» Required work
Everything in the data must be repeated exactly, apart from the pictures, which are left out.

*** Given data ***

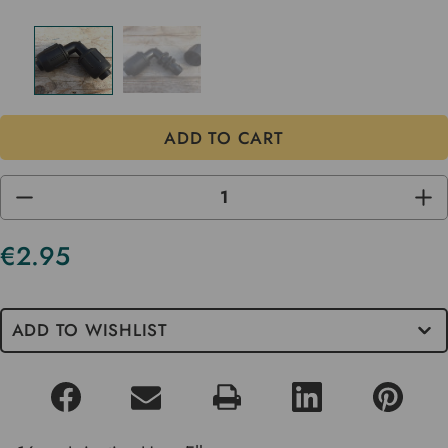
DECREASE
INC
QUANTITY
QUA
OF
OF
UNDEFINED
UND
€2.95
Current
Stock
ADD TO WISHLIST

***

» Final answer
DECREASE
INC
QUANTITY
QUA
OF
OF
UNDEFINED
UND
€2.95
Current
Stock
ADD TO WISHLIST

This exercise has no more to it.